◆ YOUR TASK: Down to the last line, set down the material below exactly; skip the pictures.

Start of EXCERPTED RECORDS

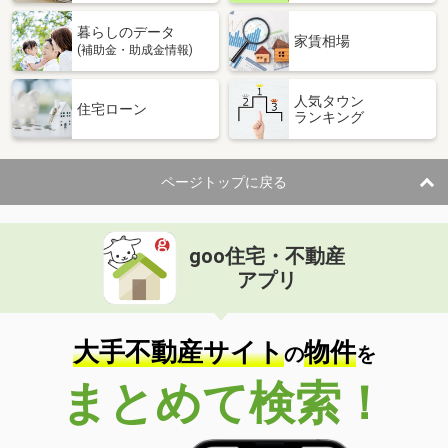
暮らしのデータ
家賃相場
(補助金・助成金情報)
人気タウン
住宅ローン
ランキング
ページトップに戻る
goo住宅・不動産
アプリ
大手不動産サイト
物件
の
を
まとめて検索！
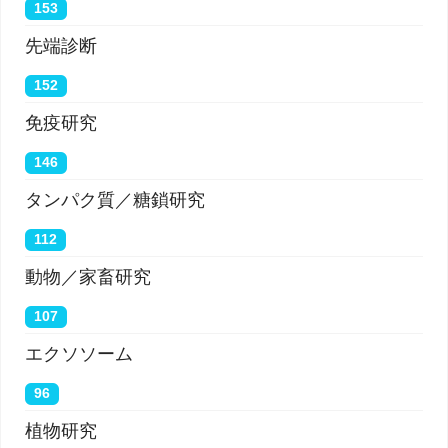
153
先端診断
152
免疫研究
146
タンパク質／糖鎖研究
112
動物／家畜研究
107
エクソソーム
96
植物研究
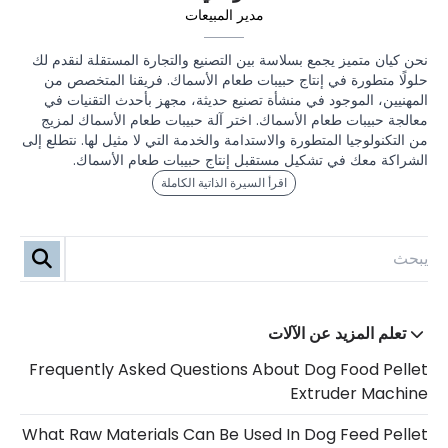
مدير المبيعات
نحن كيان متميز يجمع بسلاسة بين التصنيع والتجارة المستقلة لنقدم لك
حلولًا متطورة في إنتاج حبيبات طعام الأسماك. فريقنا المتخصص من
المهنيين، الموجود في منشأة تصنيع حديثة، مجهز بأحدث التقنيات في
معالجة حبيبات طعام الأسماك. اختر آلة حبيبات طعام الأسماك لمزيج
من التكنولوجيا المتطورة والاستدامة والخدمة التي لا مثيل لها. نتطلع إلى
الشراكة معك في تشكيل مستقبل إنتاج حبيبات طعام الأسماك.
اقرأ السيرة الذاتية الكاملة
تعلم المزيد عن الآلات
Frequently Asked Questions About Dog Food Pellet
Extruder Machine
What Raw Materials Can Be Used In Dog Feed Pellet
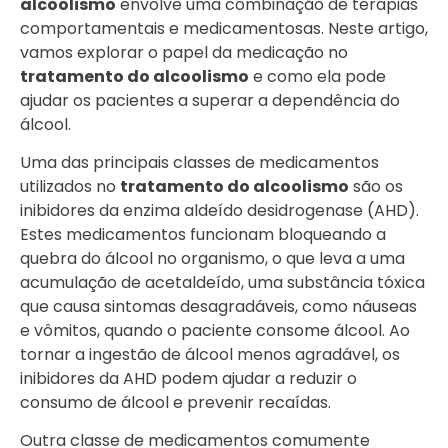
alcoolismo
envolve uma combinação de terapias
comportamentais e medicamentosas. Neste artigo,
vamos explorar o papel da medicação no
tratamento do alcoolismo
e como ela pode
ajudar os pacientes a superar a dependência do
álcool.
Uma das principais classes de medicamentos
utilizados no
tratamento do alcoolismo
são os
inibidores da enzima aldeído desidrogenase (AHD).
Estes medicamentos funcionam bloqueando a
quebra do álcool no organismo, o que leva a uma
acumulação de acetaldeído, uma substância tóxica
que causa sintomas desagradáveis, como náuseas
e vômitos, quando o paciente consome álcool. Ao
tornar a ingestão de álcool menos agradável, os
inibidores da AHD podem ajudar a reduzir o
consumo de álcool e prevenir recaídas.
Outra classe de medicamentos comumente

End of EXCERPTED RECORDS

◆ YOUR SOLUTION:
暮らしのデータ
家賃相場
(補助金・助成金情報)
人気タウン
住宅ローン
ランキング
ページトップに戻る
goo住宅・不動産
アプリ
大手不動産サイト
物件
の
を
まとめて検索！
153
先端診断
152
免疫研究
146
タンパク質／糖鎖研究
112
動物／家畜研究
107
エクソソーム
96
植物研究
مدير المبيعات
نحن كيان متميز يجمع بسلاسة بين التصنيع والتجارة المستقلة لنقدم لك
حلولًا متطورة في إنتاج حبيبات طعام الأسماك. فريقنا المتخصص من
المهنيين، الموجود في منشأة تصنيع حديثة، مجهز بأحدث التقنيات في
معالجة حبيبات طعام الأسماك. اختر آلة حبيبات طعام الأسماك لمزيج
من التكنولوجيا المتطورة والاستدامة والخدمة التي لا مثيل لها. نتطلع إلى
الشراكة معك في تشكيل مستقبل إنتاج حبيبات طعام الأسماك.
اقرأ السيرة الذاتية الكاملة
تعلم المزيد عن الآلات
Frequently Asked Questions About Dog Food Pellet
Extruder Machine
What Raw Materials Can Be Used In Dog Feed Pellet
alcoolismo
envolve uma combinação de terapias
comportamentais e medicamentosas. Neste artigo,
vamos explorar o papel da medicação no
tratamento do alcoolismo
e como ela pode
ajudar os pacientes a superar a dependência do
álcool.
Uma das principais classes de medicamentos
utilizados no
tratamento do alcoolismo
são os
inibidores da enzima aldeído desidrogenase (AHD).
Estes medicamentos funcionam bloqueando a
quebra do álcool no organismo, o que leva a uma
acumulação de acetaldeído, uma substância tóxica
que causa sintomas desagradáveis, como náuseas
e vômitos, quando o paciente consome álcool. Ao
tornar a ingestão de álcool menos agradável, os
inibidores da AHD podem ajudar a reduzir o
consumo de álcool e prevenir recaídas.
Outra classe de medicamentos comumente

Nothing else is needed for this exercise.